In this condition the problem is overproduction of thyroid hormone so foods that are to be avoided with
hypothyroidism are actually beneficial; so cabbage, broccoli, turnips, peaches, pears, spinach and
turnips are good because they reduce thyroid hormone production.


Iodine Patch Test

Why are iodine levels so important? Low levels of iodine mean your thyroid isn’t functioning properly.
The thyroid helps balance hormones, regulates heartbeat, stabilizes cholesterol, maintains weight
control, encourages muscle growth, keeps menstrual cycles regular, provides energy, and even helps
you keep a positive mental attitude. Women are naturally prone to iodine deficiencies. That’s because
the thyroid gland in women is twice as large as in men – so under normal circumstances, women need
more iodine. However, when women are under stress, the need for iodine can double or triple. Yet the
foods we eat contain less and less dietary iodine. For example, back in 1940, the typical American
diet contained about 800 micrograms of iodine. By 1995, that amount plunged to just 135
micrograms. That’s an 83% decline.

This test is to determine if the patient is need of organic iodine. Since the thyroid needs iodine to
make T-4, a low intake of food and plant iodine can cause hypothyroid function.

The test is as follows:

Take Tincture of Iodine (purchased at a pharmacy, orange color), and at bedtime use the applicater in
the bottle to paint a 3 inch by 3 inch patch on the underside of the forearm, the inner thigh or the
abdomen. In the morning check to see if: 1) no color left; 2 color is grayish; 3) pale yellow; 4) bright like
when applied.
In the morning if there is no color left you most likely are iodine deficient. If there is still some color left,
note when the color is gone. The sooner the color fades the more deficient you may be. If color
remains until bedtime you are most likely not deficient.
There is the possibility that you could be borderline hypothyroid, in which case your blood tests may
not be conclusive and you may benefit from a natural and alternative approach to addressing the issue.
Our doctor who is acquainted with this test will monitor how much iodine you will need and in what form
to regain normal iodine levels.












Barnes Thyroid Test

Sometimes blood tests do not accurately determine thyroid function. A person’s thyroid hormone
levels in their blood may look adequate, yet they may have hypothyroid symptoms such as weight gain,
fatigue, constipation, dry skin, sensitive to cold, falling hair. This is because blood tests do not
measure the function of the thyroid hormones in the tissues. They measure the transport system (the
blood).


This test is an excellent way to determine thyroid function using basal body temperature (the body’s
temperature at rest). If the thyroid is running low, the body’s temperature will drop below normal while
the body is at rest or asleep.

This test is performed by placing a basal thermometer by your bedside and in the morning when you
awake lie still with the thermometer under your armpit. Keep it there for 10 minutes. A temperature
below 98.2 degrees Fahrenheit may indicate a functioning low thyroid gland. A mean average
temperature of between 98.2 degrees F and 98.8 degrees F is considered normal.
Repeat this method for three to five days. Do not do during the menstrual cycle. Add the temperatures
together, divide by number of days taken to calculate the average temperature.

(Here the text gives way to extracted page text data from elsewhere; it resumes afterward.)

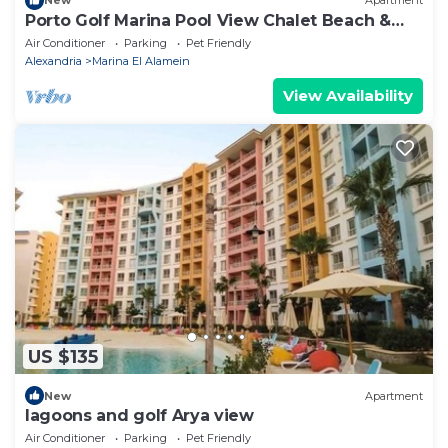
New
Apartment
Porto Golf Marina Pool View Chalet Beach &
Aqua Park Access by Best of Bedz
Air Conditioner
Parking
Pet Friendly
Alexandria
Marina El Alamein
View Availability
US $135
New
Apartment
lagoons and golf Arya view
Air Conditioner
Parking
Pet Friendly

Posture Screen Mobile Postural Analysis

Posture is a window to our health. That’s because what we see in the mirror is caused by what is
happening underneath the skin. 1994 Journal of Pain Management – “Spinal pain, headache, mood,
blood pressure and lung capacity are among the functions most easily influenced by posture.”

Posture Screen Mobile using an ipad provides an objective computerized assessment of a person’s
posture. There is no guess work here. A digital image from the ipad's digital camera is downloaded
into the Posture Screen Mobile App which analyzes postural balance from your ears to your ankles,
making obvious to both doctor and patient where your structure is off.